Stored data entries
★ ★ ★ ★
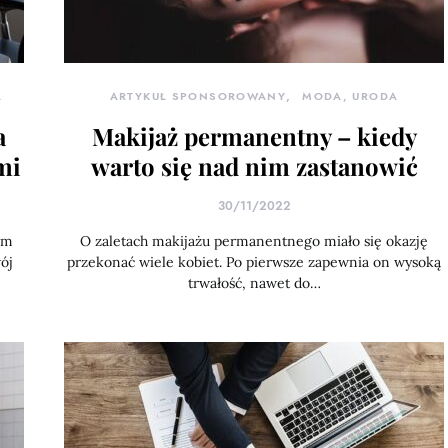
A
ARTYKUŁ SPONSOROWANY
MODA, URODA
a
Makijaż permanentny – kiedy
mi
warto się nad nim zastanowić
30/11/2022
im
O zaletach makijażu permanentnego miało się okazję
ój
przekonać wiele kobiet. Po pierwsze zapewnia on wysoką
trwałość, nawet do…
★ ★ ★ ★
## Work order
Retype the entries above word for word, minus any images.

## Finished task
A
ARTYKUŁ SPONSOROWANY
MODA, URODA
a
Makijaż permanentny – kiedy
mi
warto się nad nim zastanowić
30/11/2022
im
O zaletach makijażu permanentnego miało się okazję
ój
przekonać wiele kobiet. Po pierwsze zapewnia on wysoką
trwałość, nawet do…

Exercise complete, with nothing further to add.